I medici ed i filosofi dell’antica Grecia e di riflesso anche dell’antica Roma sostenevano la cosiddetta “teoria umorale”. Questa teoria si fondava sulla credenza che salute e malattia dipendessero dall’equilibrio tra i quattro fluidi corporei descritti all’epoca: sangue, flegma, bile gialla e bile nera. Le persone che subivano delle alterazioni nella salute avevano ripercussioni evidenti nel temperamento e nell’affettività a causa dello squilibrio di questi fluidi. A coloro che avevano la tendenza alla tristezza per un eccesso di bile nera veniva attribuito un temperamento melanconico (il cui significato letterale è “bile nera”), il cui concetto ha dato origine alla parola in uso ancora oggi, anche se attualmente è usata più come un sinonimo di depressione. Al contrario chi presentava un eccesso di sangue aveva un temperamento sanguigno, mentre un eccesso di flegma portava ad un temperamento flemmatico ed un eccesso di bile gialla causava un temperamento collerico.

La tristezza fu un argomento molto trattato nel Rinascimento. I filosofi ed i medici dell’epoca erano affascinati soprattutto dal legame tra la tristezza ed il peso. I medici, riprendendo la teoria umorale, ritenevano che la tristezza fosse causata da un eccesso della sostanza densa nota come “bile nera” e che il corpo umano ne risultasse appesantito. Per questo secondo loro le persone che provavano questa emozione erano anche goffe, i loro volti si presentavano cadenti e la loro andatura era lenta. Si credeva però che la pesantezza fisica rendesse più consistente il carattere di un uomo, quindi la tristezza era associata ad una maggiore sobrietà nel comportamento e ad una maggiore tenacia e risolutezza.

I teologi protestanti stabilirono l’esistenza di una particolare forma di tristezza che chiamarono “dolore divino”, un lutto positivo per chi lo provava, derivante dall’ammettere le proprie carenze spirituali e la propria indegnità rispetto a Dio.

Nel 1539 l’avvocato inglese Thomas Elyot scrisse un libro “The Castel of Helth”, un trattato di medicina e manuale di auto-aiuto.
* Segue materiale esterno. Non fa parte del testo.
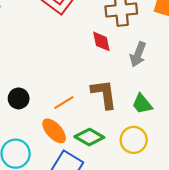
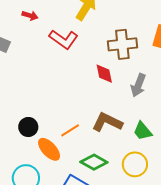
brown L-shape: (104, 94) -> (107, 122), turned -56
orange ellipse: (54, 131) -> (49, 149), moved

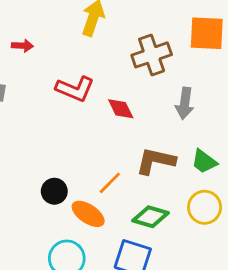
red L-shape: (64, 39) -> (75, 89), moved
red diamond: (104, 74) -> (121, 109), moved

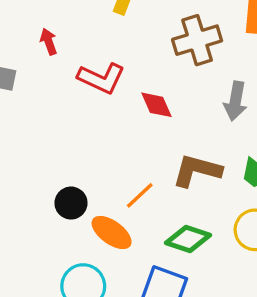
red arrow: (22, 46) -> (49, 42), moved, turned -115

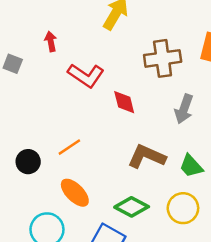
orange line: (140, 195) -> (69, 147), moved
black circle: (71, 203) -> (28, 162), moved

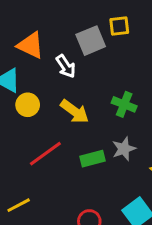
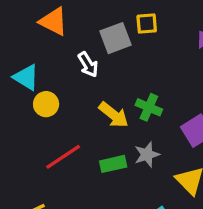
orange triangle: (31, 45) -> (54, 21), moved
yellow arrow: (75, 111) -> (114, 115), moved

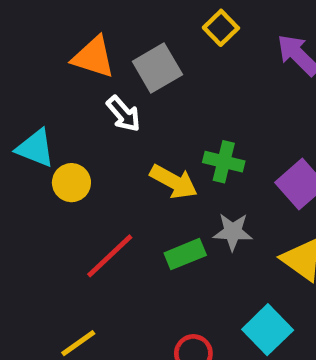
orange triangle: (54, 21) -> (93, 57), moved
yellow square: (147, 24) -> (221, 28), moved, turned -30
gray star: (147, 155) -> (233, 232), turned 30

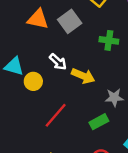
white arrow: (124, 114) -> (58, 62), moved
green cross: (224, 162) -> (109, 40), moved
green rectangle: (185, 254) -> (99, 122), moved

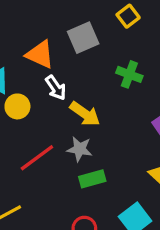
orange triangle: (38, 19) -> (40, 54), moved
gray star: (114, 98) -> (80, 149), moved

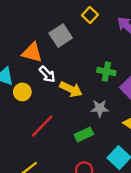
green cross: (129, 74) -> (106, 72), moved
gray star: (80, 149) -> (100, 108), moved

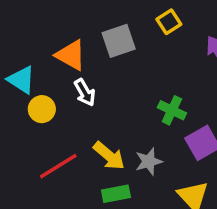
yellow arrow: (71, 89) -> (109, 156), moved
gray star: (100, 108) -> (149, 162), turned -30

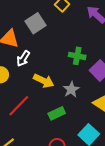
white arrow: (85, 92) -> (23, 59), turned 77
yellow arrow: (109, 156) -> (44, 81), moved

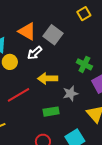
gray square: (35, 23) -> (53, 35), moved, turned -36
yellow arrow: (44, 81) -> (48, 78), turned 138

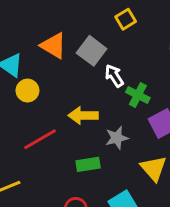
yellow square: (84, 14) -> (126, 19), moved
white arrow: (35, 53) -> (114, 76), moved, turned 98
In esso l’autore invitava i lettori a prendere contatto con la tristezza degli altri per meglio sopportare la propria. Inoltre forniva lunghe descrizioni delle varie cause della tristezza. Secondo lui familiarizzare con una normale tristezza era un fattore protettivo rispetto alle più gravi manifestazioni che potevano portare anche al suicidio.

Nel 2007 gli psichiatri Allan Horwitz e Jerome Wakefield autori del libro “La perdita della tristezza” sostengono che alcune persone al quale viene diagnosticata la depressione in realtà sono soltanto tristi e questo eccesso di diagnosi è l’unica cosa che può spiegare il sorprendente aumento dei casi.

 

Conclusioni

In conclusione la tristezza è un’emozione comune a tutti gli esseri umani al di là delle culture. Seppure sia spiacevole provarla e nessuno la sceglie è un’emozione importante nella nostra vita perché è il momento in cui una persona raduna le proprie forze per adattarsi ad una nuova versione di sé stessa, dopo aver subito una qualsiasi perdita. Se si considera la tristezza come una strana, ignota e sgradevole creatura e quindi la si tratta con ostilità si diventa meno resistenti e resilienti al suo effetto e quindi più vulnerabili alle sue forme più gravi.